Seymchan was granted urban-type settlement status in 1953.

==Economy==
The settlement is a regional food processing and timber industry center.

===Transportation===
Seymchan is connected by road with Magadan through a Kolyma Highway spur.
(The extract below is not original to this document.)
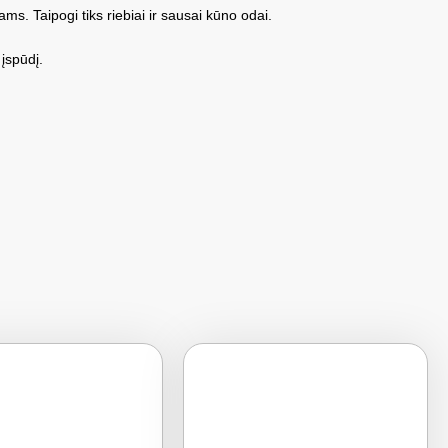
s. Taipogi tiks riebiai ir sausai kūno odai.
įspūdį.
The Seymchan Airport is located half-way between Seymchan and Kolymskoye, with a paved RWY 18/36. During World War II, the airport was used to distribute American Lend-Lease war material to production facilities within the Soviet Union.

==Climate==
Seymchan has a severe subarctic climate Dfc, closely bordering the Dfd. Winters are extreme due to the influence of the persistent Siberian High in the months of low sun, although not as cold as Dfd climates such as Oymyakon, Delyankir, Verkhoyansk etc. Summers are short and mild, but sometimes very warm. Precipitation is somewhat higher in the summer but is lowest in the spring. April, which is one of the warmest six months receives less than a third of the precipitation of November, one of the coldest month. As a result, it can technically be classified as Dsc, bordering on the extremely rare Dsd subtype under Köppen Climate Classification.

Climate data for Seymchan
| Month | Jan | Feb | Mar | Apr | May | Jun | Jul | Aug | Sep | Oct | Nov | Dec | Year |
| Record high °C (°F) | −5.9 (21.4) | −7.0 (19.4) | 8.7 (47.7) | 12.6 (54.7) | 28.0 (82.4) | 35.2 (95.4) | 36.1 (97.0) | 35.9 (96.6) | 27.8 (82.0) | 16.7 (62.1) | 6.7 (44.1) | 0.9 (33.6) | 36.1 (97.0) |
| Mean daily maximum °C (°F) | −33.6 (−28.5) | −27.9 (−18.2) | −16.8 (1.8) | −3.6 (25.5) | 9.7 (49.5) | 20.8 (69.4) | 23.0 (73.4) | 19.1 (66.4) | 10.5 (50.9) | −5.3 (22.5) | −23.4 (−10.1) | −32.8 (−27.0) | −5.0 (23.0) |
| Daily mean °C (°F) | −37.4 (−35.3) | −33.7 (−28.7) | −25.2 (−13.4) | −10.6 (12.9) | 4.2 (39.6) | 13.8 (56.8) | 15.9 (60.6) | 12.1 (53.8) | 4.1 (39.4) | −10.9 (12.4) | −27.9 (−18.2) | −36.4 (−33.5) | −11.0 (12.2) |
| Mean daily minimum °C (°F) | −41.6 (−42.9) | −39.0 (−38.2) | −32.8 (−27.0) | −18.8 (−1.8) | −2.2 (28.0) | 6.3 (43.3) | 8.6 (47.5) | 5.2 (41.4) | −1.5 (29.3) | −15.8 (3.6) | −32.4 (−26.3) | −40.4 (−40.7) | −17.0 (1.4) |
| Record low °C (°F) | −59.1 (−74.4) | −58.2 (−72.8) | −53.4 (−64.1) | −44.7 (−48.5) | −27.9 (−18.2) | −6.4 (20.5) | −4.2 (24.4) | −9.0 (15.8) | −19.6 (−3.3) | −40.1 (−40.2) | −53.6 (−64.5) | −56.6 (−69.9) | −59.1 (−74.4) |
| Average precipitation mm (inches) | 24.4 (0.96) | 20.2 (0.80) | 13.3 (0.52) | 8.5 (0.33) | 13.1 (0.52) | 32.4 (1.28) | 43.9 (1.73) | 44.8 (1.76) | 29.1 (1.15) | 20.1 (0.79) | 27.0 (1.06) | 23.1 (0.91) | 299.9 (11.81) |
| Average precipitation days (≥ 0.1 mm) | 18.7 | 16.7 | 12.2 | 7.2 | 6.4 | 9.2 | 11.4 | 10.8 | 9.4 | 12.2 | 17.2 | 17.9 | 149.3 |
| Average relative humidity (%) | 72.6 | 70.0 | 66.9 | 62.7 | 55.8 | 61.0 | 65.0 | 73.8 | 72.5 | 76.8 | 76.6 | 74.2 | 69.0 |
| Mean monthly sunshine hours | 24 | 84 | 192 | 275 | 287 | 308 | 284 | 210 | 145 | 107 | 51 | 8 | 1,975 |
Source: climatebase.ru

==2007 Mi-8 helicopter crash==
Commercial flights from Seymchan to nearby remote areas using the local forest fire protection service's Mi-8 helicopters are routine. On September 15, 2007 one such flight crashed on the Suruktash mountain while on its way to deliver paying passengers to the vicinity of the Burgali River. Six people died, and one, the craft's commander, survived with severe burns. The wreck and the survivor were spotted by another Mi-8, and the victim was flown to Seymchan for transport to a hospital.

==Meteorite==
The settlement's name was used to identify a huge olivine-bearing stony-iron meteorite of 323 kg, called the Seymchan meteorite, which was discovered in the bed of a brook in the summer of 1967.